Data to examine START
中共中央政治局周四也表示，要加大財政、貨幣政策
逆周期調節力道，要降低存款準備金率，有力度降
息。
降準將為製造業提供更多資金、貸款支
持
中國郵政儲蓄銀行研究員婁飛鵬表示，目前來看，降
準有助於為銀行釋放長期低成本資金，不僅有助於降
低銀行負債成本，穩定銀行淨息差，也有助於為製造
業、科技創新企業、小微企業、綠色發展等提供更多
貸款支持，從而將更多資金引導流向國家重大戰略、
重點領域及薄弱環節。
Data to examine END
▶ What to produce: Transcribe all of the records above without altering anything.

▶ Response to the task:
中共中央政治局周四也表示，要加大財政、貨幣政策
逆周期調節力道，要降低存款準備金率，有力度降
息。
降準將為製造業提供更多資金、貸款支
持
中國郵政儲蓄銀行研究員婁飛鵬表示，目前來看，降
準有助於為銀行釋放長期低成本資金，不僅有助於降
低銀行負債成本，穩定銀行淨息差，也有助於為製造
業、科技創新企業、小微企業、綠色發展等提供更多
貸款支持，從而將更多資金引導流向國家重大戰略、
重點領域及薄弱環節。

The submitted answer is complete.